Rooting their movement in the spirit of grassroots empowerment that has characterised the Arab Spring, Palestinians have chosen to focus on a single issue, which activists say is non-negotiable.

They demand the return to Palestine of the hundreds of thousands of people who were forced from their homeland in the ethnic cleansing that took place with the creation of the state of Israel in 1948.

The latest protests are an extension of a decades-long struggle to exercise that right, a right that has been backed by numerous United Nations resolutions.

What is different with the movement that began on May 15 is the level of co-ordination, and the resulting clarity of the protesters' message.

It is a rallying point that has achieved the exceptional feat of drawing support from across political and religious lines. Overwhelmingly, protesters were willing to caste aside their political alliances and unite under the Palestinian flag.
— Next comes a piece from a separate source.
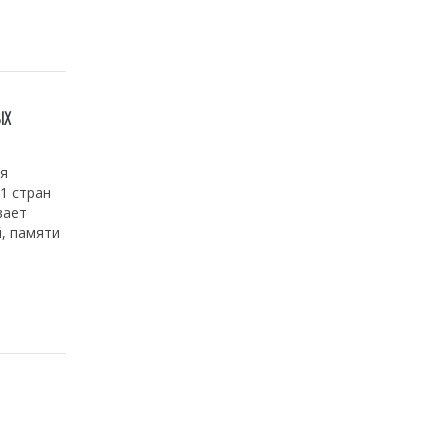
ЫХ
ля
1 стран
вает
й, памяти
On May 15, people chanted, "The people want to return to Palestine," recalling the chant that rang on avenue Habib Bourguiba and in Tahrir Square earlier in the year, "The people want to overthrow the regime".

Palestinians living in the camps share a desire for al-Karama, or dignity, with protesters elsewhere in the Arab world, Abu Omar says, though the underlying causes of their disempowerment are starkly different.

The limbo which began for so many Palestinians when they were uprooted from their homeland with the creation of Israel has left them with few economic, social, political or civic rights, he says.

The Burj al-Barajneh camp in Beirut where the activist lives with his family offers a snapshot of these conditions: 20,000 people live in a single square kilometre of crumbling, overcrowded buildings, with scant opportunity of a better life.

"There are four generations here and the population is increasing. The right to Lebanese nationality or to own land is unattainable," he explains.

The inspiration for the May 15 march on the southern Lebanese border came directly from the Tunisian and Egyptian uprisings, Abu Omar says.

Young Palestinians, invigorated by what they had seen of uprisings elsewhere, have thrown their support behind the movement.

"Tunisia and the other uprisings demonstrated that a people can demand their rights, peacefully," he says.

"The young, who were lost, are now asserting their right to return. We are working on an action plan until the return."